Jogger’ın 7 kişilik yolcu kapasitesiyle öne çıkan bir araç olacağını vurgulayan Guinea, arazi felsefesini taşıyan versiyonda artırılmış yükseklik ve tasarımdaki ufak geliştirmelerle sınırlı kalınacağını net bir dille ifade etti. Aracı ufak crossover nitelikleri taşıyan bir SW olarak tanımlayan Guinea, Dacia’nın 4×4 sürüş yeteneklerinin şimdilik Duster ile sınırlı olduğunu ifade etti. Önümüzdeki süreçte birlikte amiral gemisi olarak Duster’ın üzerinde konumlanacak olan Bigster’ın gelmesiyle, Dacia ürün gamının ikinci 4×4 modeli de yollarda olacak. Bigster, yeni marka logosunun kullanılacağı ilk model olmasından ötürü de Romanyalı üretici için kilometre taşı niteliğini taşıyor.

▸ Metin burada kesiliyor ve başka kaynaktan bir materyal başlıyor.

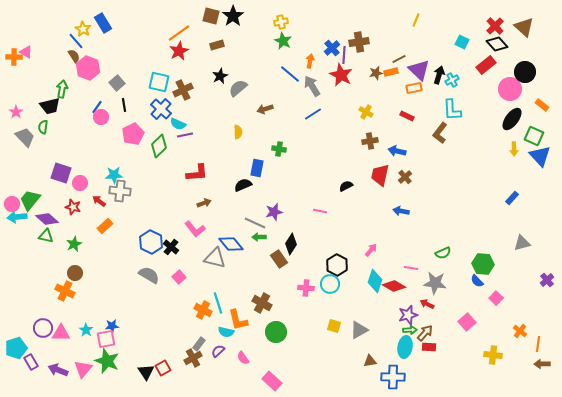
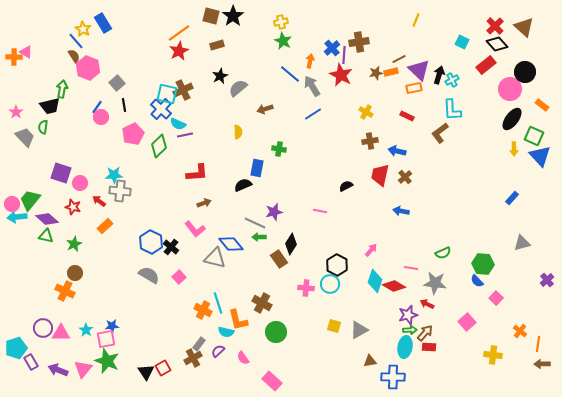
cyan square at (159, 82): moved 8 px right, 12 px down
brown L-shape at (440, 133): rotated 15 degrees clockwise
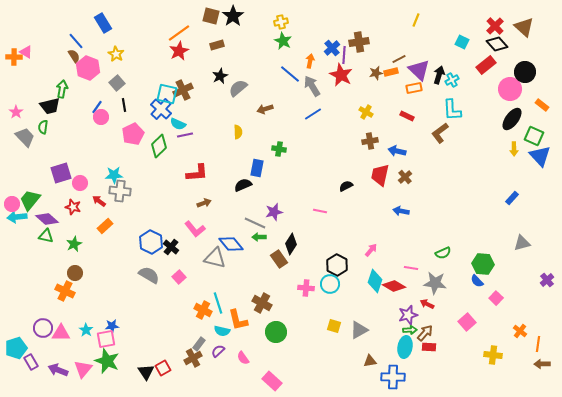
yellow star at (83, 29): moved 33 px right, 25 px down
purple square at (61, 173): rotated 35 degrees counterclockwise
cyan semicircle at (226, 332): moved 4 px left, 1 px up
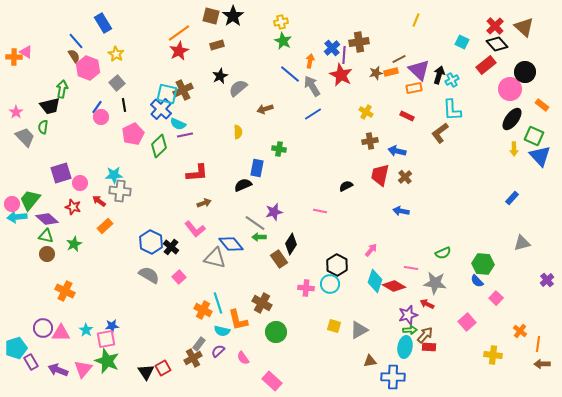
gray line at (255, 223): rotated 10 degrees clockwise
brown circle at (75, 273): moved 28 px left, 19 px up
brown arrow at (425, 333): moved 2 px down
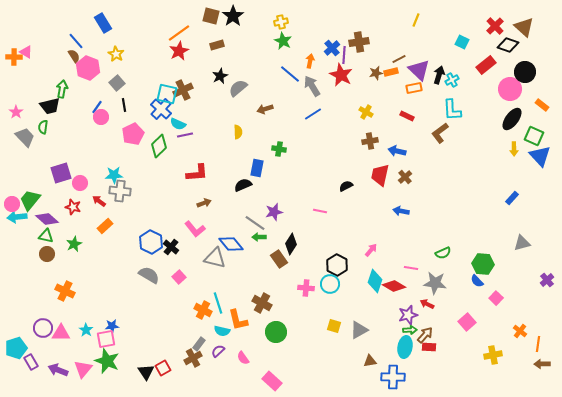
black diamond at (497, 44): moved 11 px right, 1 px down; rotated 30 degrees counterclockwise
yellow cross at (493, 355): rotated 18 degrees counterclockwise
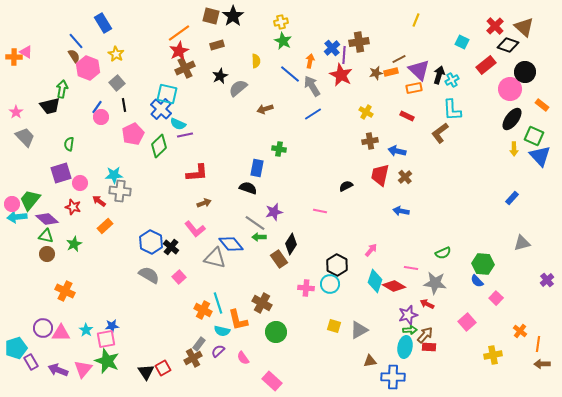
brown cross at (183, 90): moved 2 px right, 22 px up
green semicircle at (43, 127): moved 26 px right, 17 px down
yellow semicircle at (238, 132): moved 18 px right, 71 px up
black semicircle at (243, 185): moved 5 px right, 3 px down; rotated 42 degrees clockwise
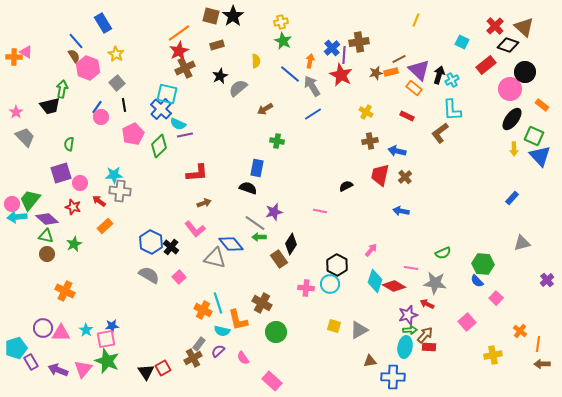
orange rectangle at (414, 88): rotated 49 degrees clockwise
brown arrow at (265, 109): rotated 14 degrees counterclockwise
green cross at (279, 149): moved 2 px left, 8 px up
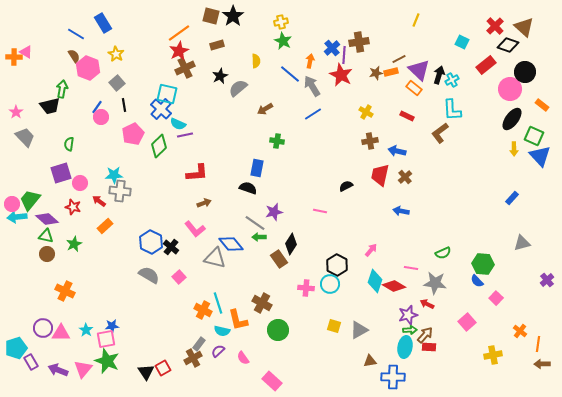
blue line at (76, 41): moved 7 px up; rotated 18 degrees counterclockwise
green circle at (276, 332): moved 2 px right, 2 px up
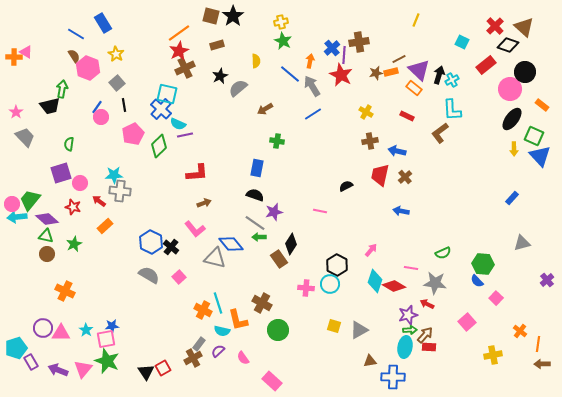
black semicircle at (248, 188): moved 7 px right, 7 px down
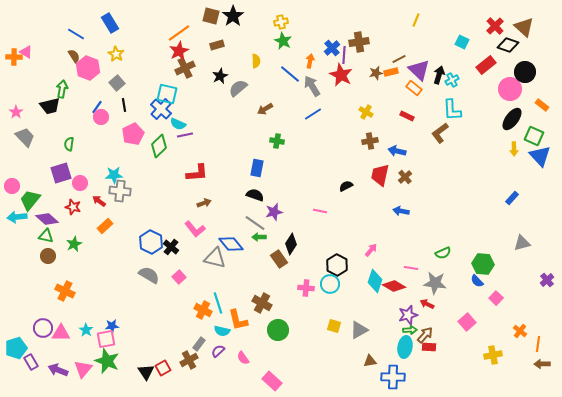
blue rectangle at (103, 23): moved 7 px right
pink circle at (12, 204): moved 18 px up
brown circle at (47, 254): moved 1 px right, 2 px down
brown cross at (193, 358): moved 4 px left, 2 px down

2023 yılında satışa sunulacak olan Jogger hibrit, bu teknolojiye sahip ilk Dacia modeli olarak dikkat çekiyor. Piyasadaki en uygun fiyatlı 7 koltuklu hibrit otomobil rozetiyle satışa sunulacak olan versiyonda 1,6 litrelik benzinli motor temeli oluşturacak. Bu motora bir adet elektrikli motor ve ve bir yüksek voltajlı marş motoru olmak üzere iki elektromotor ve çok modlu debriyajsız bir transfer kutusundan eşlik edecek. 1,2 kWh (230V) kapasiteli batarya sisteminde rejeneratif fren sistemi sayesinde enerjisi geri-kazanım verimliliği de modelin sürüşünde ön planda. Dacia bu sistem sayesinde şehir içi kullanımlarında yüzde 80 oranında tamamen elektrikli sürüşe imkan tanıyor ve böylece aynı hacimdeki standart benzinli motora göre yüzde 40’a varan yakıt tasarrufunun yakalanabildiğinin altını çiziyor.